Here we go again. The inclusion criteria for the October 28 Republican presidential debate hosted by CNBC have been released, and the threshold for the “main event” is again national polling data. But this time there is no top-ten cutoff, but simply a 2.5% average standing requirement in clearly identified polls (by NBC, ABC, CBS, Fox, CNN and Bloomberg) released between September 17 and October 21. There will again be a kiddie-table debate just prior to the main event, and you’ll need a 1% average in the same polls to qualify for that.
According to a Politico analysis, If the criteria were implemented right now, ten candidates would qualify for the main event: Trump, Carson, Fiorina, Rubio, Cruz, Bush, Kasich, Huckabee, Christie and Paul. Paul, however, is hanging on by his fingernails, and Christie and Huck are not out of danger, either. For the kiddie table, Jindal and Santorum seem to be locks, with Graham and Pataki in considerable danger of not making the 1% cutoff.
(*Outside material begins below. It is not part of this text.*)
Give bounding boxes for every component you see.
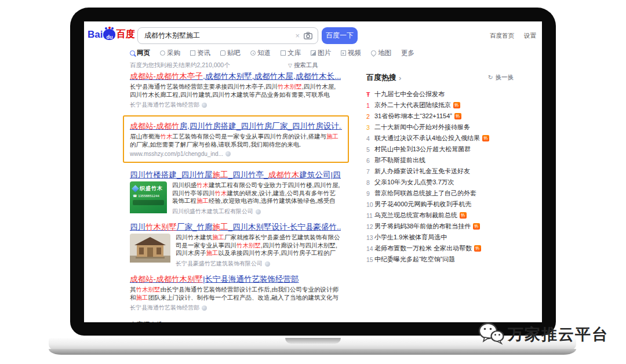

Expect the whining to begin directly if any candidate looks likely to fall below either threshold. But I doubt any of these birds has the kind of pan-GOP pull Carly Fiorina enjoyed as the designated non-piggy Hillary-Slayer that got the rules bent for her prior to the last debate.
CNBC hasn’t said too much about the debate format, other than this:
The debate has been branded as the “Your Money, Your Vote” debate, with a focus on the economy, job growth, taxes, technology, retirement and the health of our national economy. CNBC anchors John Harwood, Carl Quintanilla and Becky Quick will moderate, with Rick Santelli, Sharon Epperson and Jim Cramer asking additional questions.
Yes, that Rick Santelli. If as usual I’m live-blogging the debate, I’ll have to stop typing long enough to hiss at the TV screen every time that self-righteous Tea Father appears.